UNLESS… You were talking in your sleep, so Mrs 6k thought she would spin you out by leaving a message half written on your phone
Wiggy´s last blog post was: May Top Droppers (Note: 6000 miles… is not responsible for the content of external internet sites)
Wiggy > If she ever did find out the sort of things I dream about (Kari Byron in a tub of raspberry jam etc etc) I’d be in severe trouble. Almost more comforting to think that I wrote it myself.
Yeah putting it that way it’s alot safer mate
Wiggy´s last blog post was: May Top Droppers (Note: 6000 miles… is not responsible for the content of external internet sites)
That’s fascinating.
I don’t suppose we could make this a daily feature could we? 6k dream journal! I’m intrigued as to what could come out of this
Wiggy > Exactly.
Goblin > You don’t suppose exactly right; we couldn’t.

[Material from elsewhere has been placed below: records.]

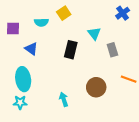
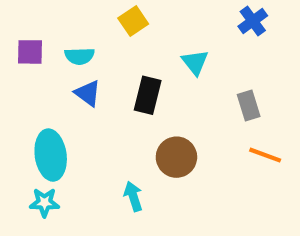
cyan semicircle: (41, 22) -> (80, 56), moved
blue triangle: (31, 49) -> (88, 93), moved
gray rectangle: (112, 50) -> (249, 106), moved
brown circle: (96, 87) -> (176, 157), moved

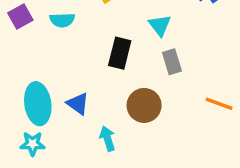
purple square: (30, 52) -> (20, 17), turned -30
blue triangle: (88, 93) -> (78, 104), moved
gray rectangle: (249, 106) -> (172, 62), moved

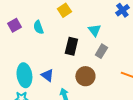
cyan semicircle: (62, 20) -> (38, 27), turned 72
gray rectangle: (172, 62) -> (101, 51), turned 48

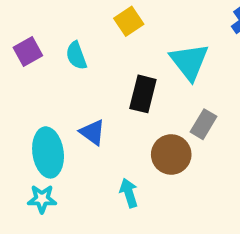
cyan triangle: (94, 30) -> (189, 62), size x1.5
gray rectangle: (101, 51) -> (203, 124), moved
blue triangle: (47, 75) -> (92, 132), moved

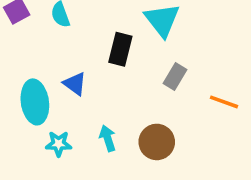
brown circle: (171, 154) -> (157, 142), moved
cyan star: (42, 199) -> (59, 144), moved

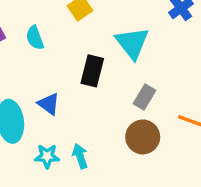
brown circle: (157, 142) -> (143, 137), moved
cyan star: (59, 144) -> (47, 156), moved

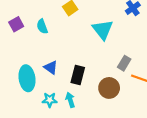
black rectangle: (92, 71) -> (78, 75), moved
gray rectangle: (144, 97) -> (124, 63), moved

Perhaps one of your dream state personalities was feeling a little left out of all the fun with the new phone?
Scott Morgan Lewis´s last blog post was: Drug-Sniffing Dog Becomes Latest Victim of War on Civil Liberties (Note: 6000 miles… is not responsible for the content of external internet sites)
Scott > Are you saying I have a fat science nerd as an alter ego? I think I saw him in the mirror this morning.
Dave is not the god of sleep. He’s a very naughty boy.
AdWiz > With broken knees and ginger hair.